At fifteen years old, Kerry Nietz’s provocative sci-fi stunner still shines timeless truth into a dark and droning world.
This reader came late to the 2009 science-fiction stunner A Star Curiously Singing, first in author Kerry Nietz’s DarkTrench Saga trilogy.
To this day, I’m unsure how I missed this novel until three years after publication. Its premise alone should have quickly captured me: a nano-wired debugger Sandfly investigates a strange robot failure, surviving in a future Earth ruled by sharia law.
Yes, sharia law. That’s the notion of the caliphate, a hypothetical future one-world government ruled by Muslims. Not all Muslims advocate this. But some do believe in this notion and even fight for this concept. Other people either refuse to admit that, or talk about it overmuch as if They are all coming for our children.
Come to think of it, in the early 2010s, the story’s premise backfired in my mind and made feel suspicious. I thought that no one would be brave enough to explore the logical conclusions of a sharia-ruled world. Or, even if someone did try this, I felt sure the themes or conclusions would be weakened—or used for political ends.
A Star Curiously Singing is nothing of the sort. Nietz knows Islam. He also knows how to craft a fully-realized, vivid, dusty, machinery-humming science-fiction world. His first-person style is immediate and cracking. And Sandfly makes a remarkable hero.
We catch up to Sandfly right in the middle of his job in an airship dock. He’s a teen mechanic, a veritable slave to his masters, but wields more powers than today’s engineers. He does not only program machines.

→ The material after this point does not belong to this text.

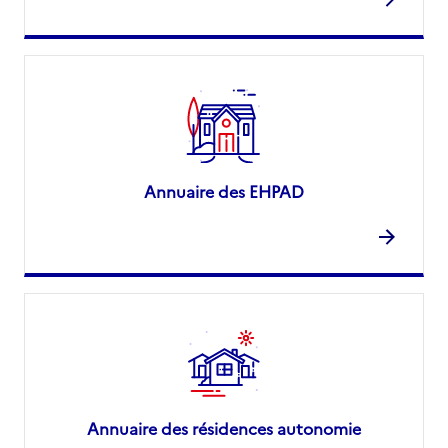
Annuaire des EHPAD
Annuaire des résidences autonomie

He talks with them, sings to them, because his mind is itself implanted with equipment to manage this. Imagine a WiFi link in your head. Come to think of it, that would seem to simplify some daily tasks.
As a trained machine debugger, Sandfly is neither a poor helpless slave nor a perfectly capable protagonist. He’s practical. Resourceful. Sympathetic.
Soon he is summoned for a unique mission, into orbit, to investigate a robot that was on board a mysterious space probe. Something made this robot tear itself apart, and the Abduls of the caliphate, Sandfly’s masters, want answers.
Here is another defining strength of A Star Curiously Singing—realistic people, including villains who are neither merely trauma-troubled nor totally evil. Rather, their motives make sense. After all, any religion attracts honest devotees as well as opportunists who are mostly along for the ride. All these Abduls, and other Muslim leaders whom Sandfly meets, reflect this. In fact, I doubt the word “Muslim” occurs in the novel; the religion is just there. This grounds this world even more in reality.
Dust. Heat or cold. Metal. Code-and-command singing from machines. All remains vivid to me today. The story’s style itself resembles a song. Even apart from the God-exalting hero, plot, villains, and characters, this lifts Him up in worship.
A Star Curiously Singing helped me rejoice in our great Author, the God Who “sings” and reveals Himself. He shows great mercy to those who turn from their actual sin (not merely forbidden thoughts) and choose to fear Him. Yet He will not leave the guilty unpunished. Even in a world run by mechanized religion, He is still there.
To finish this novel, I stayed up late. And I don’t know if I have ever sympathized with or cheered so much for a fictitious robot.
Best for: Older teens and adults who enjoy desert– and then space-based sci-fi with direct yet minimalist conflict between false religion and true faith.
Discern: People experience mild technological torture in response to legalistically forbidden thoughts that include early romantic attraction, some violence and effects of violence, memories of bullying, robots threaten humans, frequent references to monotheistic non-Christian belief system.
Thanks, Stephen. I’m glad you enjoyed the book, and really appreciate you taking the time to write about it. God Bless.